As die-hard Cowboys fans go, I think I can claim a pretty solid status. I got on board in 1976. My dad was a Cowboys fan, so I became one and then my son became one. Unfortunately for my son, he has never witnessed so much as an NFC Championship appearance by the ‘boys, much less a Super Bowl. And he’s 26.
Well over a year ago, it became apparent that Ezekiel Elliot was the second-most talented RB on the Cowboys roster. And so naturally, I expected McCarthy to give Tony Pollard, one of the most gifted backs in the league by any metric and a threat to take it to the house on any play, the bulk of the carries.
When that didn’t happen in the regular season, I thought, "Well, they have to make Pollard the lead back for the playoffs, it only makes sense."
Nope. Wrong again.
Zeke has that contract. All those tens of millions of dollars. Pollard doesn’t have that. While I don’t have the evidence, I will simply say this: There isn’t anyone who can convince me that Jerry Jones isn’t insisting that Zeke be the "bell cow" on this team. And if I’m right, then McCarthy has gone along with that.
So that begins my list of reasons to feel confident that the Jones’ aren’t prioritizing winning another SB above all else. If you can’t admit you were wrong about a contract and simply play the better player, then your ego is more important than another title.
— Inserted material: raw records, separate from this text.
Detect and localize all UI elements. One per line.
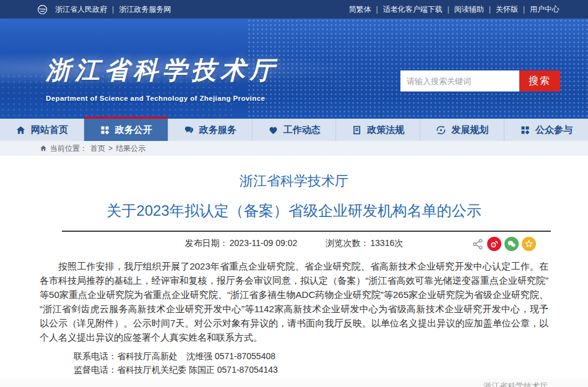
separator: | [376,5,378,14]
link-care-version[interactable]: 关怀版 [496,4,518,15]
document-icon [352,125,362,135]
views-value: 13316次 [370,238,403,249]
main-nav: 网站首页 政务公开 政务服务 工作动态 政策法规 发展规划 公众参与 [0,119,588,141]
nav-item-work-news[interactable]: 工作动态 [253,119,337,141]
chat-bubbles-icon [184,125,194,135]
nav-label: 发展规划 [451,124,488,136]
top-utility-bar: 浙江省人民政府 | 浙江政务服务网 简繁体 | 适老化客户端下载 | 阅读辅助 … [0,0,588,19]
site-logo: 浙江省科学技术厅 Department of Science and Techn… [46,53,279,102]
nav-item-development-plans[interactable]: 发展规划 [420,119,504,141]
site-title: 浙江省科学技术厅 [46,53,279,87]
link-elderly-client-download[interactable]: 适老化客户端下载 [383,4,443,15]
article: 浙江省科学技术厅 关于2023年拟认定（备案）省级企业研发机构名单的公示 发布日… [0,156,588,387]
article-meta: 发布日期： 2023-11-09 09:02 浏览次数： 13316次 [0,232,588,255]
link-gov-service-site[interactable]: 浙江政务服务网 [119,4,171,15]
breadcrumb: 当前位置： 首页 > 结果公示 [0,141,588,156]
qzone-share-icon[interactable] [522,237,536,251]
topbar-left-links: 浙江省人民政府 | 浙江政务服务网 [37,4,171,15]
nav-label: 公众参与 [535,124,573,136]
views-label: 浏览次数： [326,238,369,249]
share-icon[interactable] [472,238,484,250]
nav-item-public-participation[interactable]: 公众参与 [504,119,588,141]
site-search: 搜索 [400,70,560,91]
link-reading-assist[interactable]: 阅读辅助 [454,4,484,15]
handshake-icon [436,125,446,135]
open-gov-grid-icon [100,125,110,135]
nav-item-home[interactable]: 网站首页 [0,119,84,141]
participation-grid-icon [520,125,530,135]
article-title-agency: 浙江省科学技术厅 [0,172,588,190]
wechat-share-icon[interactable] [504,237,519,251]
site-banner: 浙江省科学技术厅 Department of Science and Techn… [0,19,588,119]
government-emblem-icon [37,4,48,15]
site-title-english: Department of Science and Technology of … [46,95,279,102]
breadcrumb-separator: > [108,144,113,153]
nav-label: 政策法规 [367,124,404,136]
footer-agency-name: 浙江省科学技术厅 [483,381,548,387]
nav-item-open-government[interactable]: 政务公开 [84,119,168,141]
nav-item-policies[interactable]: 政策法规 [336,119,420,141]
publish-date-label: 发布日期： [185,238,228,249]
article-title-main: 关于2023年拟认定（备案）省级企业研发机构名单的公示 [0,201,588,221]
topbar-right-links: 简繁体 | 适老化客户端下载 | 阅读辅助 | 关怀版 | 用户中心 [349,4,560,15]
link-provincial-government[interactable]: 浙江省人民政府 [55,4,107,15]
nav-label: 工作动态 [283,124,321,136]
home-icon [15,125,26,135]
article-paragraph: 按照工作安排，我厅组织开展了2023年省重点企业研究院、省企业研究院、省高新技术… [0,259,588,344]
separator: | [523,5,525,14]
breadcrumb-prefix: 当前位置： [50,143,87,154]
breadcrumb-home-link[interactable]: 首页 [90,143,105,154]
link-user-center[interactable]: 用户中心 [530,4,560,15]
separator: | [447,5,449,14]
publish-date-value: 2023-11-09 09:02 [230,238,298,249]
nav-label: 网站首页 [31,124,68,136]
separator: | [489,5,491,14]
nav-item-gov-services[interactable]: 政务服务 [168,119,253,141]
breadcrumb-home-icon [40,145,47,152]
nav-label: 政务服务 [199,124,236,136]
supervision-phone-line: 监督电话：省科技厅机关纪委 陈国正 0571-87054143 [74,363,588,376]
share-bar [472,237,536,251]
nav-label: 政务公开 [115,124,152,136]
weibo-share-icon[interactable] [487,237,501,251]
separator: | [112,5,114,14]
contact-phone-line: 联系电话：省科技厅高新处 沈维强 0571-87055408 [74,349,588,363]
search-button[interactable]: 搜索 [519,70,560,91]
banner-worldmap-dots [247,19,588,119]
search-input[interactable] [400,70,519,91]
breadcrumb-current: 结果公示 [116,143,145,154]
heart-icon [268,125,279,135]
link-simplified-traditional[interactable]: 简繁体 [349,4,371,15]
Next, McCarthy himself. Not a coach known for running a tight, disciplined ship. Instead, a guy who prides himself on giving his team extra rest and justifying it with modern metrics about players’ activity levels, etc. Nice. But this is NFL football and the strongest and most disciplined teams survive in the playoffs. Dallas doesn’t need a "players coach."
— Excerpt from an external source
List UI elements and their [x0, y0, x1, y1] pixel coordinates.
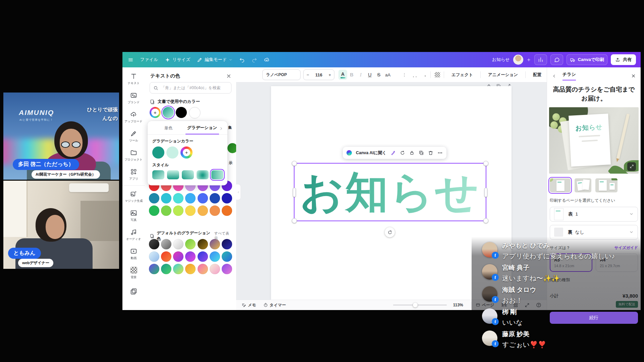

So after Dallas sets an all-time NFL record for penalties in a playoff game, we get a vote of full confidence in the head coach, who never got a handle on the penalties—from team ownership.
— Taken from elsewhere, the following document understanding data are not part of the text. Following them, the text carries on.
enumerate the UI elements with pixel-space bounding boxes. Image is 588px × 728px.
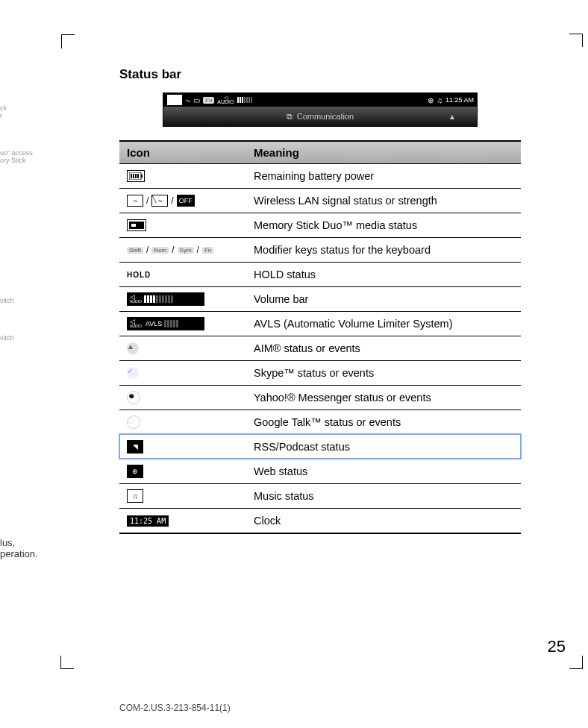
- shift-key-icon: Shift: [127, 247, 143, 254]
- table-row: ♫ Music status: [119, 483, 521, 508]
- communication-icon: ⧉: [287, 112, 293, 122]
- music-note-icon: ♫: [437, 96, 442, 104]
- table-row: ◌ Google Talk™ status or events: [119, 410, 521, 434]
- table-row: Remaining battery power: [119, 163, 521, 188]
- battery-icon: [127, 170, 145, 182]
- fn-key-icon: Fn: [202, 247, 213, 254]
- table-row: Memory Stick Duo™ media status: [119, 213, 521, 237]
- svg-rect-8: [135, 174, 137, 178]
- table-row: ✓ Skype™ status or events: [119, 360, 521, 385]
- aim-icon: ▲: [127, 342, 139, 354]
- meaning-text: Modifier keys status for the keyboard: [246, 239, 521, 260]
- volume-bar-icon: ◁AUDIO: [127, 292, 204, 306]
- battery-icon: [166, 94, 183, 106]
- meaning-text: Skype™ status or events: [246, 363, 521, 383]
- page-number: 25: [548, 637, 566, 656]
- footer-code: COM-2.US.3-213-854-11(1): [119, 703, 231, 713]
- rss-icon: ◥: [127, 440, 143, 454]
- status-time: 11:25 AM: [445, 96, 474, 104]
- wifi-disabled-icon: OFF: [177, 195, 195, 207]
- wifi-icon: ⏦: [186, 96, 190, 104]
- meaning-text: Memory Stick Duo™ media status: [246, 215, 521, 236]
- meaning-text: Wireless LAN signal status or strength: [246, 190, 521, 211]
- section-title: Status bar: [119, 67, 521, 82]
- yahoo-icon: ☻: [127, 391, 140, 404]
- hold-icon: HOLD: [127, 271, 151, 279]
- meaning-text: RSS/Podcast status: [246, 436, 521, 457]
- table-row: 11:25 AM Clock: [119, 508, 521, 533]
- volume-segments: [237, 97, 252, 103]
- table-row: ◁AUDIO Volume bar: [119, 286, 521, 311]
- meaning-text: Yahoo!® Messenger status or events: [246, 387, 521, 408]
- memorystick-icon: ▭: [193, 96, 200, 104]
- table-row: ☻ Yahoo!® Messenger status or events: [119, 385, 521, 410]
- svg-rect-9: [137, 174, 139, 178]
- fn-key-icon: Fn: [203, 97, 214, 104]
- svg-rect-12: [131, 224, 136, 227]
- svg-rect-7: [133, 174, 134, 178]
- gtalk-icon: ◌: [127, 415, 140, 429]
- meaning-text: Clock: [246, 510, 521, 531]
- svg-rect-10: [141, 175, 143, 178]
- icon-meaning-table: Icon Meaning Remaining battery power ⏦ /…: [119, 140, 521, 534]
- avls-bar-icon: ◁AUDIO AVLS: [127, 317, 204, 330]
- table-row: Shift/ Num/ Sym/ Fn Modifier keys status…: [119, 237, 521, 262]
- wifi-on-icon: ⏦: [127, 195, 143, 207]
- skype-icon: ✓: [127, 367, 139, 379]
- memorystick-icon: [127, 219, 146, 231]
- table-row-highlighted: ◥ RSS/Podcast status: [119, 434, 521, 459]
- svg-rect-3: [175, 98, 176, 101]
- audio-label: AUDIO: [217, 100, 234, 104]
- globe-icon: ⊕: [428, 96, 434, 104]
- wifi-off-icon: ⏦╲: [151, 195, 168, 207]
- table-row: ▲ AIM® status or events: [119, 336, 521, 360]
- svg-rect-6: [131, 174, 132, 178]
- meaning-text: HOLD status: [246, 264, 521, 285]
- svg-rect-2: [172, 98, 174, 101]
- meaning-text: Google Talk™ status or events: [246, 412, 521, 433]
- clock-icon: 11:25 AM: [127, 515, 169, 527]
- svg-rect-1: [170, 98, 172, 101]
- table-row: ⊕ Web status: [119, 459, 521, 483]
- table-row: ⏦ / ⏦╲ / OFF Wireless LAN signal status …: [119, 188, 521, 213]
- meaning-text: Remaining battery power: [246, 166, 521, 186]
- num-key-icon: Num: [151, 247, 169, 254]
- meaning-text: AIM® status or events: [246, 338, 521, 359]
- meaning-text: AVLS (Automatic Volume Limiter System): [246, 313, 521, 334]
- music-icon: ♫: [127, 489, 143, 503]
- meaning-text: Web status: [246, 461, 521, 482]
- th-icon: Icon: [119, 142, 246, 163]
- table-row: HOLD HOLD status: [119, 262, 521, 286]
- status-bar-figure: ⏦ ▭ Fn ◁AUDIO ⊕ ♫ 11:25 AM ⧉ Communicati…: [163, 92, 478, 127]
- communication-label: Communication: [297, 112, 354, 121]
- meaning-text: Music status: [246, 486, 521, 506]
- th-meaning: Meaning: [246, 142, 521, 163]
- svg-rect-4: [179, 98, 181, 101]
- table-row: ◁AUDIO AVLS AVLS (Automatic Volume Limit…: [119, 311, 521, 336]
- triangle-up-icon: ▲: [448, 113, 456, 121]
- meaning-text: Volume bar: [246, 289, 521, 310]
- sym-key-icon: Sym: [178, 247, 194, 254]
- web-icon: ⊕: [127, 465, 143, 478]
But the penalties and general lack of discipline aren’t the only reason it’s inexcusable for ownership to give McCarthy full confidence after that one-and-done debacle.
We must discuss the offensive line. This was a problem for over half the season. Holding penalties, pre-snap penalties. And most importantly, the obvious fact that they didn’t have the center or left guard positions figured out at all. Was any of this sorted out, rectified in any way prior to the playoffs? No. McCarthy had nothing. No answers. Great coaching staffs and great teams figure out their offensive line issues as they arise. Not this staff.
Jerry Jones wants desperately for the football world to believe he’s a great GM, not just an owner. But he hasn’t a clue how to be a great GM, other than to pay Will McClay to do most of the heavy lifting. The problem, of course, is that even though McClay has a done a brilliant job finding talent for this team, Jerry continues to enable weak head-coaching, so long as they always protect his ego by pretending the players he over-paid are still elite NFL starters at their position. Jason Garrett did this for Jones and guided his teams to mediocrity for at least five years longer than most teams would have tolerated. It appears that life with McCarthy will be much of the same. I don’t care about the regular season record that was fluffed with a slate of awful opponents. Losing at home in the wild-card round is mediocrity.
The Jones family is about vainly protecting their egos and selling merch and tickets and marketing packages above all else. If we had any sense, Cowboys fans, we would simply boycott his team until these fundamental facts change for good.